Пришлось кратко и невыразительно рассказать про «Вихрь», китов, про Дедкова и ураган. Впрочем, Привалов не оценил моей терпимости.
— Ну, это все я знаю, китобойщик рассказывал. — И через паузу прибавил с грустной досадой: — Паша, как всегда, жертва неадекватности жизни.
— Что вы имеете в виду? — Мне стало обидно за Пашку, что бы ни имел в виду Привалов.
— Впрочем, это у вас цеховое. У Паши только особенно все было оснащено иллюзиями и наивной доверчивостью. А так-то это — цеховое. Издержки ремесла журналистского цеха.
— Чем же не угодил вам цех?
— Вы все придумываете себе некие реалии, псевдодействительность и пускаетесь в битвы со злом и во имя добра, делая вид, что действительность взаправдашная, и добро и зло вовсе не определены для вас идеологами ЦК КПСС, а выстраданы вами, сердешными, лично. Недаром у Пал Палыча и девиз имеется: «Все положительное в нашей жизни нужно рассматривать и показывать через увеличительное стекло. Так же, как недостатки противника».
— И вам не приходит в голову, что, скажем, то же зло может быть для нас и личным?
— Это вы о своем пресловутом фашизме? Я знаю, что для вас это и личный вопрос. Но тем ужаснее, что даже в таком случае вы все равно филиппики и сетования свои произносите не выходя за отведенные вам свыше пределы.
Я не совсем поняла смысл произнесенного Приваловым, так как сразу испугалась сообщения о том, что «он знает». Что он знает о Мемосе? Кто рассказал ему? Мои ребята? Но что им известно? Только догадки… Не было охоты продолжать, я сказала резко:
— Я пишу то, что думаю, во что верю. И мне непонятно, почему вы тогда у Влада сказали, что это «надувание щек по причине мировой скорби». Для меня фашизм, — не некая псевдодействительность. Это реальность, в которой все решает только кровь и нетерпимость.

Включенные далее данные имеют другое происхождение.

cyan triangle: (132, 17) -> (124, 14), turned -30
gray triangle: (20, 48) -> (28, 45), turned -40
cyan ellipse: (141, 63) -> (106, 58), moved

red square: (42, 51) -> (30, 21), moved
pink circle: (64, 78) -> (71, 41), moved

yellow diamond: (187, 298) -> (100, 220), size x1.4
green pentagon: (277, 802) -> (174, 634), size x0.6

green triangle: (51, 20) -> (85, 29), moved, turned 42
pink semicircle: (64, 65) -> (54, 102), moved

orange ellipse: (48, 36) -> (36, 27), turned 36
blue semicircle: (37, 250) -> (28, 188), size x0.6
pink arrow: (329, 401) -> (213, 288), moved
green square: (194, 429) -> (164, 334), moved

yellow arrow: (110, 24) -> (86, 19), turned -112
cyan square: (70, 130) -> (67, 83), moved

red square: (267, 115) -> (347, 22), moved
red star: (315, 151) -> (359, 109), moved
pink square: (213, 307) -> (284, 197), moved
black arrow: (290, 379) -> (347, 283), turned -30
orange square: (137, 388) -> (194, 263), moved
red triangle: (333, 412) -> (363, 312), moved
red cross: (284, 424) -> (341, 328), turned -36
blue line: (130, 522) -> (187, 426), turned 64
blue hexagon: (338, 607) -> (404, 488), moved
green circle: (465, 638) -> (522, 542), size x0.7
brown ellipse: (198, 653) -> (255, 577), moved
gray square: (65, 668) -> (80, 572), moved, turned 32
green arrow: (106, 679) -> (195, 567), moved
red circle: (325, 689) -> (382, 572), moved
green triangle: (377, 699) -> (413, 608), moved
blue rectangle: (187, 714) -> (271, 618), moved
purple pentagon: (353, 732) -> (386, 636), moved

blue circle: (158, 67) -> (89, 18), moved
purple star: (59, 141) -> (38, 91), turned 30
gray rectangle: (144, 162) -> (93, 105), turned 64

— Лукавите. Опять лукавите. Да, кровь и нетерпимость. Для меня лично нетерпимость страшнее крови. Прежде всего нетерпимость к возможности кого-то самостоятельно мыслить. Однако не где-то за тридевять земель, а везде и в своем государстве в том числе. А ваши хлопоты — о дальних призраках. Да и о них-то вы имеете право говорить только положенное. Нетерпимость? А расовая нетерпимость, краеугольный камень фашизма? Что-то эту тему вы обходите. А почему? Да потому, что в таком случае надо говорить об антисемитизме. Но! В нашем родном государстве тема эта — запретная. Сами власти грешны, но с лозунгами — не совпадает.
— А кто вам сказал… — начала я, но в это время откуда-то снизу раздался старушечий голос:
— Живы там? Щас ослобоню, не журитесь…
И правда, через минуту-другую лифт ревматически дернулся и пополз вниз.

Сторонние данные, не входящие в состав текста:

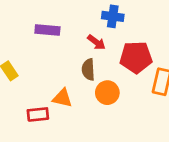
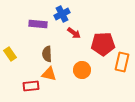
blue cross: (113, 16) -> (62, 14), moved, turned -35
brown semicircle: (88, 69) -> (47, 54), moved

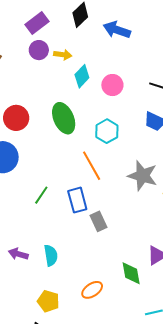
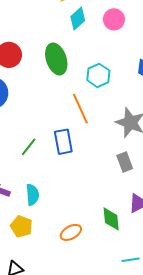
pink circle: (112, 85) -> (114, 19), moved
green line: (41, 195) -> (29, 147), moved
gray rectangle: (99, 221) -> (125, 162), moved
yellow pentagon: (48, 301) -> (21, 226), moved

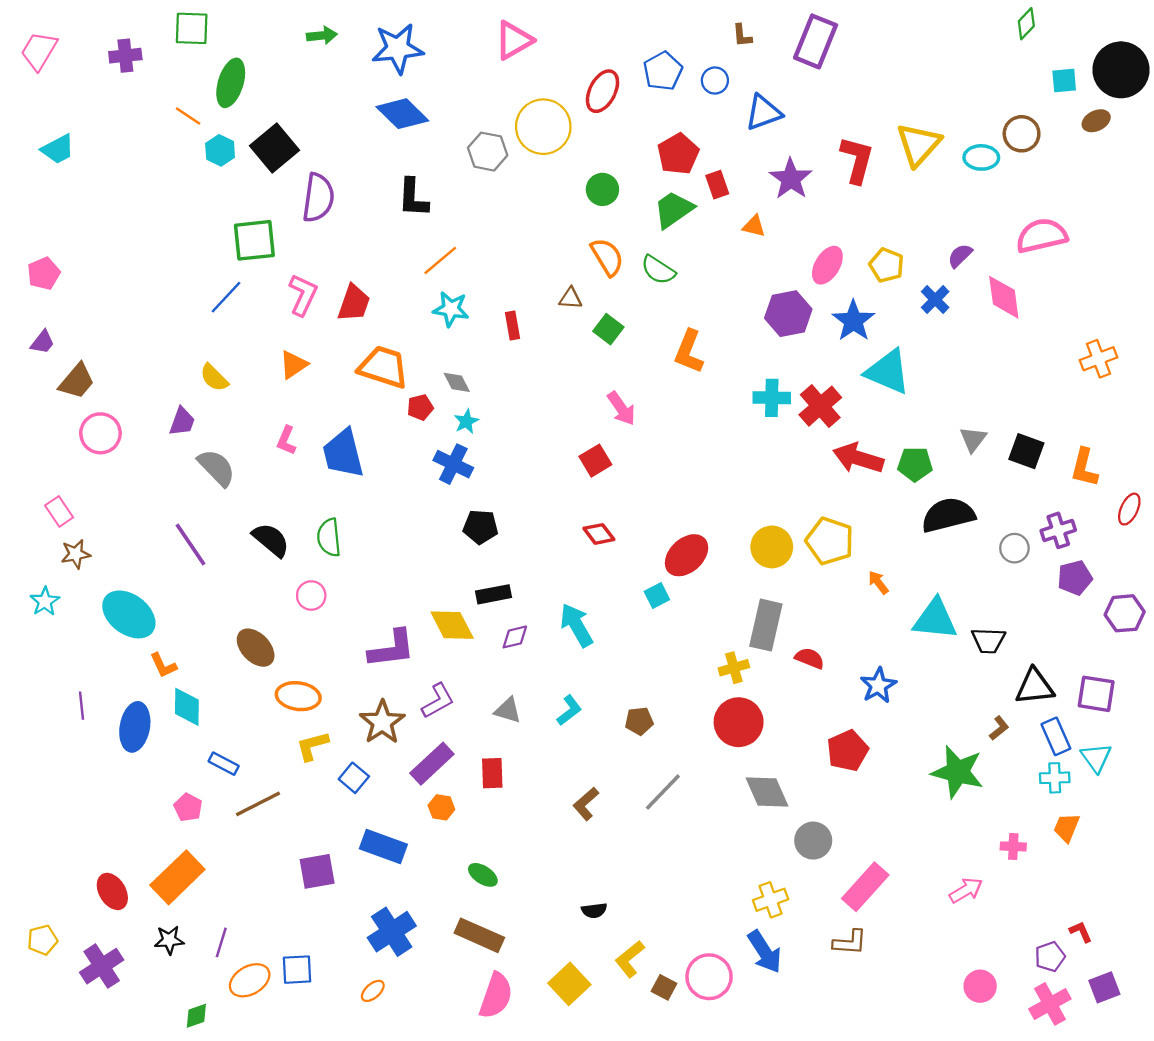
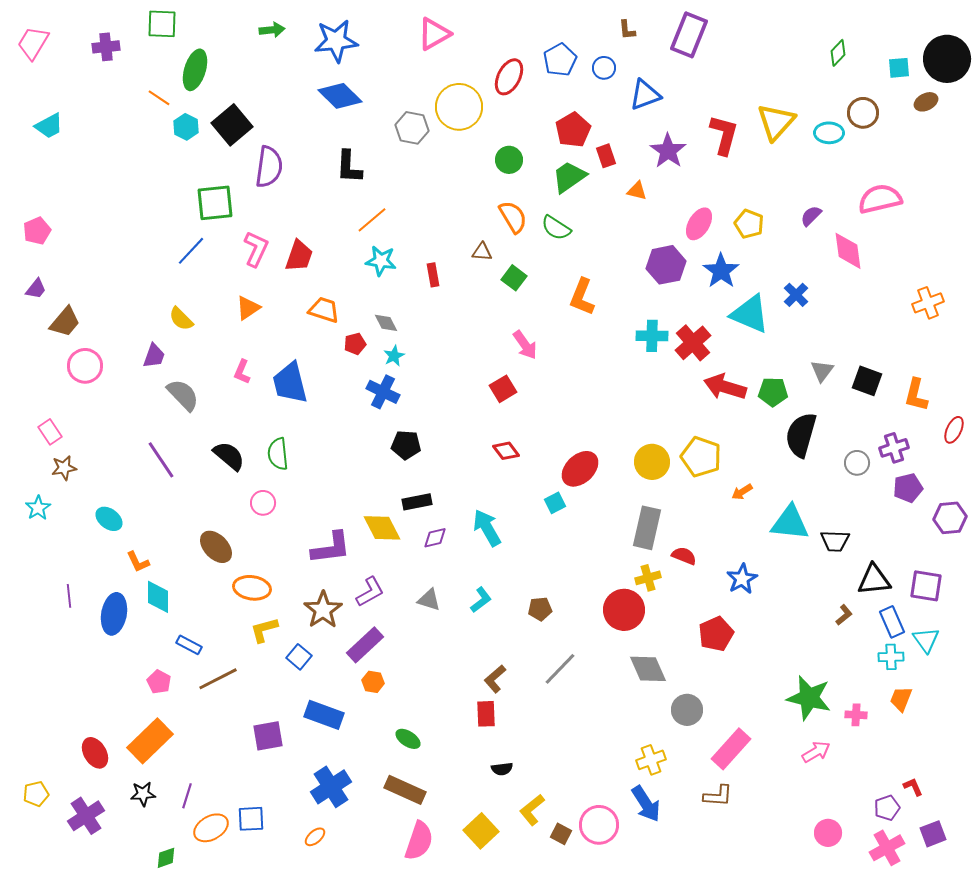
green diamond: (1026, 24) -> (838, 53), moved
blue cross: (935, 300) -> (796, 295), moved
orange trapezoid: (383, 367) -> (324, 310), size x0.7
black semicircle: (948, 515) -> (801, 435), turned -60
orange arrow: (878, 582) -> (742, 492), turned -85
cyan ellipse: (129, 614) -> (109, 519), size x0.6
yellow cross: (734, 668) -> (648, 578), moved
green star: (958, 772) -> (809, 698), moved
red rectangle: (492, 773) -> (486, 714), moved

Мы даже не простились. Черт знает откуда то и дело возникал в моей жизни этот злой гений, заставляющий сомневаться в моей любви, горевать по поводу ее возрастной смехотворности и объявляющий мою работу никчемной полуправдой?
А ведь еще полчаса назад мне хотелось быть вольным божеством, возносящимся над миром в узорчатом экипаже старомодного лифта.
Василий Привалов
Входная дверь в квартиру Тарских была приоткрыта, как бывает на новоселье и похоронах. Я тоже вошел, не позвонив.
Я думал, что там полно народу, но в Полиной комнате обнаружил только Тарского и Прасковью Васильевну. Я подумал: «Вот Тарский. Просто Тарский. Не Тарский-старший. Теперь просто Тарский».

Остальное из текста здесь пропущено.